There’s More to the Economy Than Taxes
Tuesday, July 22nd, 2008 by RLRFrom TruthDig
By Marie Cocco
When the next president takes office six months from now, it will be both too late and too early to do anything very substantial about the economy.
Too late, because the mortgage, banking and energy crises have been so long in the making and their tentacles reach in so many directions that their stranglehold on Americans’ well-being may have only begun to be felt. The first real chance for the new president to make a seismic shift in economic direction isn’t apt to be in 2009. It’s more likely to be in 2010.
That is when the Bush tax cuts—essentially, the only economic policy the current president has deliberately put in place during his two terms in office—are set to expire. And that is when future President John McCain or future President Barack Obama must decide if he is going to be a caretaker of conventional wisdom or a creative leader who at last breaks the psychology of using tax policy as a substitute for a broader, bolder economic plan.
Using taxes as the centerpiece of—or as a substitute for—a more comprehensive economic policy is the idea that has dominated Washington since the rise of Reaganism nearly three decades ago. McCain at first seemed to have shaken it off when he initially opposed the Bush cuts as too costly and misguided. But then he reverted to me-too-ism in order to please conservative Republicans whose support he needed to grasp his party’s nomination.
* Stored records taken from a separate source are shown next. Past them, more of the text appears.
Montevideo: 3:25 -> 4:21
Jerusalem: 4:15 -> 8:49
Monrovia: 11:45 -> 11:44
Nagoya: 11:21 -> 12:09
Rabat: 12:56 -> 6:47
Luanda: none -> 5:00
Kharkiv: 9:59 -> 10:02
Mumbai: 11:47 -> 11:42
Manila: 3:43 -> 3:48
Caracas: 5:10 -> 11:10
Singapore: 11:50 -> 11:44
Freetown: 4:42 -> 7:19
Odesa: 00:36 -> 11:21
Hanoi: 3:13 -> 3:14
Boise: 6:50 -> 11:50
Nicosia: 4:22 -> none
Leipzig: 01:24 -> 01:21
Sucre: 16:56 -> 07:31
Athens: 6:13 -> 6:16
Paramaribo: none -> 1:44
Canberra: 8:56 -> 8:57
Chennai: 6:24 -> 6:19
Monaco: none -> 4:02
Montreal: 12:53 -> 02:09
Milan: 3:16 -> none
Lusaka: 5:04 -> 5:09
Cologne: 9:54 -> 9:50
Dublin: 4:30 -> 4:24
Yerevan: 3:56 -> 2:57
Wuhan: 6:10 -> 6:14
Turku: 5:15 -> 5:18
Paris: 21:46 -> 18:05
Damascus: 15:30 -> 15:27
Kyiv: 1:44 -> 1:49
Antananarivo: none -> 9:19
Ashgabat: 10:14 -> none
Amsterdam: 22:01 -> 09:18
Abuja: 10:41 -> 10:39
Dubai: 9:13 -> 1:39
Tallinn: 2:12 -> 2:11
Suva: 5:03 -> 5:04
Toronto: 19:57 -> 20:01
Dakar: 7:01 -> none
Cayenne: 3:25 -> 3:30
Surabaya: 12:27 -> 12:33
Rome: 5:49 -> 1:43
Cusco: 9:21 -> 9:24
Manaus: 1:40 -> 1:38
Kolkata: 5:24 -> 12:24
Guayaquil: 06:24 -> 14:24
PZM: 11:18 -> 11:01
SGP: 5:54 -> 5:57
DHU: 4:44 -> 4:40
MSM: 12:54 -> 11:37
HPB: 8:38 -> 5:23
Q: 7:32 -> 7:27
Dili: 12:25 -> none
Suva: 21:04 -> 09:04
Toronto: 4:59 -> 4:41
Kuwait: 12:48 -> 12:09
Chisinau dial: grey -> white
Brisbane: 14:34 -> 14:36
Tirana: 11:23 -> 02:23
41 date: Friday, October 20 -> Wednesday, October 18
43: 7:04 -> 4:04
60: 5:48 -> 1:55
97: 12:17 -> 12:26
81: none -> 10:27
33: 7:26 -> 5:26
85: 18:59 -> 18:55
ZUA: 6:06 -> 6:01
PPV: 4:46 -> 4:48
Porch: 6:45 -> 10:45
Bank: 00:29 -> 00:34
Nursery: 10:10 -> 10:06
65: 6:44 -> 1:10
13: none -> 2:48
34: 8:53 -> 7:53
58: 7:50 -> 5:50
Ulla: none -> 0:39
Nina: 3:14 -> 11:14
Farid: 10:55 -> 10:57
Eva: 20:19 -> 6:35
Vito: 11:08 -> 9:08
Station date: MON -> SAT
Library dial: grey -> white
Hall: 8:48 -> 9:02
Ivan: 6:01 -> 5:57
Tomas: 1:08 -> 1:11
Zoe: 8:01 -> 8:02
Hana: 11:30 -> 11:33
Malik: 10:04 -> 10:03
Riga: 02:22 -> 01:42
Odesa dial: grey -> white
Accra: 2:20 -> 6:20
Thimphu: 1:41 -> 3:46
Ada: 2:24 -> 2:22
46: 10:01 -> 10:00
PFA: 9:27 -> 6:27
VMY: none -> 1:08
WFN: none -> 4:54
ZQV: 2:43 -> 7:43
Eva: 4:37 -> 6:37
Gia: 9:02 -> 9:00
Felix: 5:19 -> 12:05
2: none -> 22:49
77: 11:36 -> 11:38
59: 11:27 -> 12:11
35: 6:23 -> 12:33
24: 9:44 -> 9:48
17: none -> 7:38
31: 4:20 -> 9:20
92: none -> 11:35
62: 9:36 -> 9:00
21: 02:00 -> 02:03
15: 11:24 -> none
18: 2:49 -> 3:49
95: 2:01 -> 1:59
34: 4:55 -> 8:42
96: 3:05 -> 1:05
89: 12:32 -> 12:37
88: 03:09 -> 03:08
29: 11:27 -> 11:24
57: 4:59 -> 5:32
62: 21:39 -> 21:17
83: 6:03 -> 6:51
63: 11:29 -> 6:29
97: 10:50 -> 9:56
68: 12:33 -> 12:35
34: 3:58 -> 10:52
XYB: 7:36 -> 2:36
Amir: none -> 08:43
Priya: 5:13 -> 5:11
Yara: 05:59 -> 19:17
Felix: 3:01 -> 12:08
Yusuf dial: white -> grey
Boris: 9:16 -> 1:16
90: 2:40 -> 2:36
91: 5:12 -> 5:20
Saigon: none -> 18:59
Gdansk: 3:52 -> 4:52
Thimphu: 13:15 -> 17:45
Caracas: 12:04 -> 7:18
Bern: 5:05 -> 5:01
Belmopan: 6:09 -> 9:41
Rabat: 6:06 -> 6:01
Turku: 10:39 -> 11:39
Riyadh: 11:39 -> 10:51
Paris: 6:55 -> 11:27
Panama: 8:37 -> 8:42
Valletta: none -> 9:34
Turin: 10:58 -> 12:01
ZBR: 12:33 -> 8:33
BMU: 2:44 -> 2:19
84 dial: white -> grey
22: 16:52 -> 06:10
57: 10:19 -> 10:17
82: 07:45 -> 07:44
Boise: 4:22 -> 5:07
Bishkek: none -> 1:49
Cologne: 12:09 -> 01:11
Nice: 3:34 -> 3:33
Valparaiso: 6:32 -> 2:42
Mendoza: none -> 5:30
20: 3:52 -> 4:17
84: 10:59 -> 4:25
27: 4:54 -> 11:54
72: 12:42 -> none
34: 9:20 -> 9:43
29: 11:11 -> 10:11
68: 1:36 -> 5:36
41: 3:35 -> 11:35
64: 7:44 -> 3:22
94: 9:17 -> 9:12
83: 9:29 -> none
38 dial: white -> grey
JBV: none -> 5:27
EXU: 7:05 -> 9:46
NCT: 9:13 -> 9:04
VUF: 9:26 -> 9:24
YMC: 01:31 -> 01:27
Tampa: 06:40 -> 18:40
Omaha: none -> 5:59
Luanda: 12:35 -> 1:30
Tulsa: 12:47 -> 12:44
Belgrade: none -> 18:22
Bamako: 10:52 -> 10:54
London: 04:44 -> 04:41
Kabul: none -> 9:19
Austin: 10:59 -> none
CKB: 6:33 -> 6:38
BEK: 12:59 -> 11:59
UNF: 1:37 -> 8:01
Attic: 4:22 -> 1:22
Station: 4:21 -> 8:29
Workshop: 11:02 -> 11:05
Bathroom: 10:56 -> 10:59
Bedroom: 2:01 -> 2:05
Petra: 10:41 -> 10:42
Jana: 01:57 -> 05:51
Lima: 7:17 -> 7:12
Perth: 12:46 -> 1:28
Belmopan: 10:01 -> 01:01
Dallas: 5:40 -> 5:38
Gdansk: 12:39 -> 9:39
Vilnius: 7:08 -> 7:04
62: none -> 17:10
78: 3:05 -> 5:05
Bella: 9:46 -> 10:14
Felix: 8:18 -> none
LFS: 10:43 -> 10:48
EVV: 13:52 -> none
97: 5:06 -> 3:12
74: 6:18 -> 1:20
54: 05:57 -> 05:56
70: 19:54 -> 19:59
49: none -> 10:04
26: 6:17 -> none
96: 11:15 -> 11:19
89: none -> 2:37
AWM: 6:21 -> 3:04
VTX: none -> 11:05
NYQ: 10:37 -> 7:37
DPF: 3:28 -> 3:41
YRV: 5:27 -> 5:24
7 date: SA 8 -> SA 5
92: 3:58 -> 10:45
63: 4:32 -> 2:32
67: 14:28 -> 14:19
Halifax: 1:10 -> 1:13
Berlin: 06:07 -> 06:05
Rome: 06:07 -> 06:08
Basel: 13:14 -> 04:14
Obama has shown a milder orthodoxy, but it is orthodox nonetheless. As Bill Clinton did, he would use the tax code to encourage endeavors he finds worthy, whether it’s getting more low- and middle-income people who do not itemize their taxes to be able to deduct their mortgage interest or helping students attend college. He embraces tax cuts for everyone he considers to be middle class, but generally defines the middle as those who make up to $250,000.